Nuclear vs. Cyber Warfare: Which is the Bigger Threat?

Nuclear vs. Cyber Warfare: Which is the Bigger Threat?

To a nation such as Australia, is the detonation of a nuclear device the most likely threat?

 

A strategist provides the decision-maker with at least three options: the most likely option, the least likely option and the most dangerous option. This methodology applies to all strategists, regardless of their discipline—national security, diplomacy, economics, health care, home affairs. The essence of their tradecraft is to analyse, assess and advise so leaders can make informed decisions—and then act.

For those who grew up during the Cold War and its dogma of mutually assured destruction (MAD) between the Soviets and the US, nuclear weapons were the world’s most destructive threat. Without question, for most strategists, they were the most dangerous option and, on several occasions, also the most likely option.

 

Still today, there’s no denying the catastrophic effect of a nuclear weapon. However, to a nation such as Australia, is the detonation of a nuclear device our most likely threat? Our most dangerous threat?

We live in an age of cybernetics and the ‘internet of everything’. All things seem to be connected and dependent on digital technologies, and those dependencies disrupt all aspects of truth and veracity. Smartphones, messaging apps and social media shape our public, political and national security environments, to the point that we must ask ourselves as a nation: What’s the most likely and what’s the most dangerous threat to our sovereignty? Is it a nuclear detonation, a physical invasion, or something else?

Nuclear weapons remain the most physically destructive instruments of war ever invented, but, as the Cold War showed, they also have a stabilising effect because they make conflict escalation, potentially, too costly. In many respects, the fear of MAD remains the check and balance for those nations with a nuclear capability today.

In addition, due to MAD’s global implications, a robust indications and warning system, especially among the Five Eyes nations, to monitor and detect activities associated with nuclear devices—be it armament, delivery system or development—is in place. Even the threat of a ‘loose nuke’ or a terrorist’s ‘dirty bomb’ is scrutinised almost hourly by those in Russell and the Pentagon, and tabletop exercises to prepare them for the most likely and most dangerous options occur regularly. The fact is, a Cuban missile crisis–type event is not Australia’s, or its Five Eyes partners’, most likely threat now or in the near term.

If not a nuclear or physical threat, then, what is the most likely threat to Australia? Is it the release of a chemical or biological weapon, such as Covid-19, if it’s done with malice and forethought by a nation-state or a terrorist group? What about the threat from cyberattacks or information warfare? Could implanting malware like WannaCry, which crippled the UK’s national healthcare system, or NotPetya, which affected the power-distribution systems of the Netherlands and Ukraine, be construed as being as destructive to a nation as a nuclear blast? Or what about Secondary Infektion, which used social media to incite public and political discontent in Europe and the US?

Most strategists would argue that biological or information warfare is in the ‘grey zone’ of conflict, referring to it as hybrid or political warfare. But is a Twitter or malware bomb any less destructive in its magnitude of effects than a nuclear bomb? Is destructive power in 2021 based solely on kinetic yield? How do you measure the ‘fallout’ from attacks like WannaCry or Secondary Infektion and their non-kinetic effects on globalisation, economies, governance and healthcare systems?

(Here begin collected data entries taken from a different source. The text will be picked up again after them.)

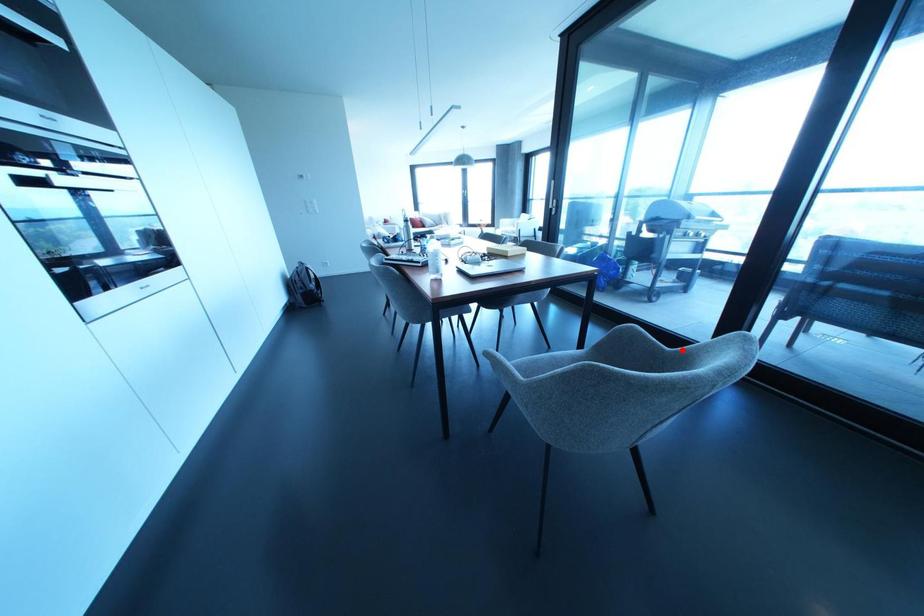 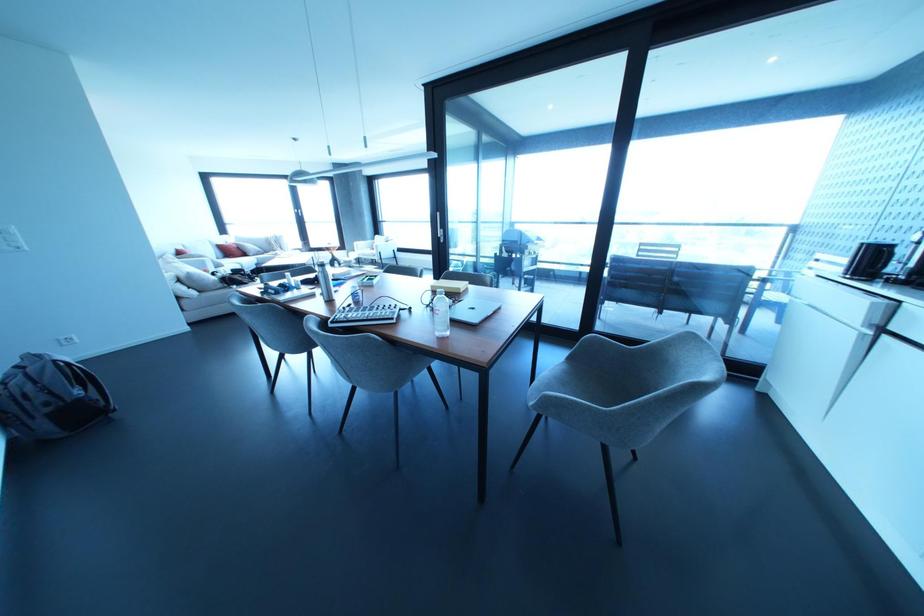 Question: I am providing you with two images of the same scene from different viewpoints. In image1, a red point is highlighted. Considering the same 3D point in image2, which of the following is correct?

Choices:
 (A) It is closer
 (B) It is farther

Answer: (B) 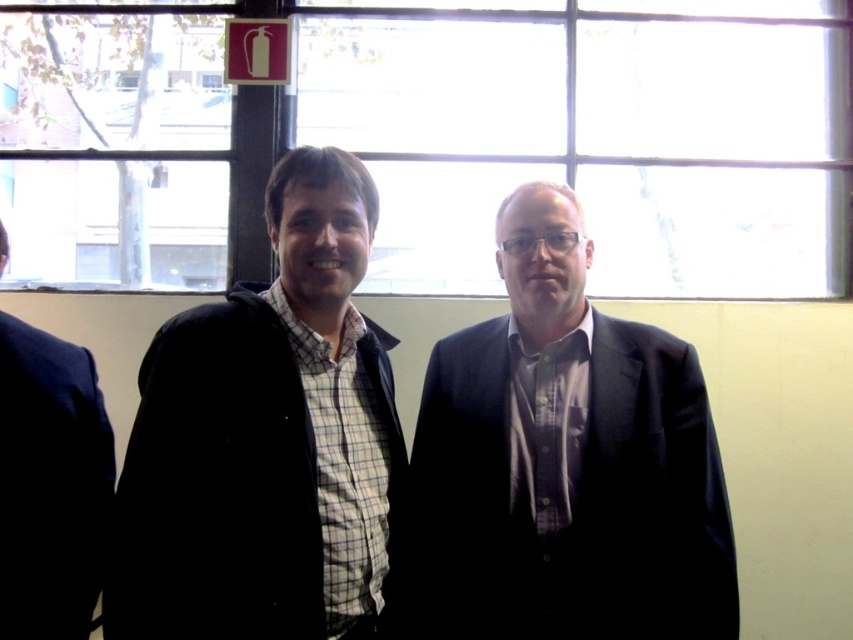 You are an architect designing a virtual reality space and need to place a virtual object exactly where the dark gray suit at center is located. What are the coordinates you should use?

The coordinates for the dark gray suit at center are at point (566, 461).

You are a photographer trying to capture both the dark gray suit at center and the matte black jacket at center in a single frame. Which person should you focus on first if you want to start from the left side of the scene?

You should focus on the matte black jacket at center first since it is positioned on the left side of the dark gray suit at center, so starting from the left would mean addressing the matte black jacket at center before the dark gray suit at center.

You are an interior designer assessing the placement of furniture in a room. You notice a dark gray suit at center located at point (566, 461). Is there enough space between the two people in the image to place a small side table? Please consider their positions and the available area.

The dark gray suit at center is located at point (566, 461), but the description does not provide information about the distance between the two people. Therefore, it is impossible to determine if there is enough space for a small side table between them. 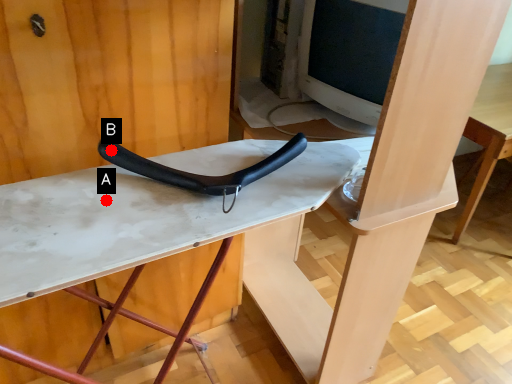 Question: Two points are circled on the image, labeled by A and B beside each circle. Which point appears closest to the camera in this image?

Choices:
 (A) A is closer
 (B) B is closer

Answer: (A) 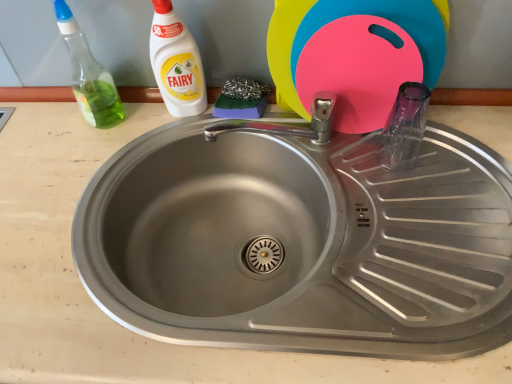 The width and height of the screenshot is (512, 384). I want to click on vacant area to the left of transparent glass bottle at right, so click(348, 163).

In 2021, the Five Eyes’ adversaries are truly embracing the Clauzwitzian adage that ‘war is politics by other means’. Instead of being fixated on enriching uranium and deploying mobile nuclear delivery systems, they’re focused on weaponising the other components of national power—diplomacy, information, culture, economics and the rule of law. They’re employing innovative combinations of economic espionage and supply-chain manipulation to access our critical infrastructures. They steal our intellectual property and industrial secrets through malicious influence campaigns using information operations and political subversion to sow divisions in our society, undermine confidence in our democratic institutions and weaken our alliances.

Today, we are more likely to be affected by the burst effects of a Twitter or malware blast much more than by a nuclear or conventional blast. Even more alarming is that, unlike the indications and alerts associated with a nuclear attack, all a nation-state or terrorist group needs is access to an internet connection and some disruptive messaging or malware and the strike can commence with virtually no warning. The fact is that Australia’s adversaries are effectively utilising the entire spectrum of conflict to pursue their national interests against us, carefully weighing their objectives while avoiding direct military action. To them, violating our nation’s sovereign cyberspace or electromagnetic spectrum is not considered an aggressive act. Why? Because we continually allow them to do it. But how is that different from violating our territorial waters or airspace?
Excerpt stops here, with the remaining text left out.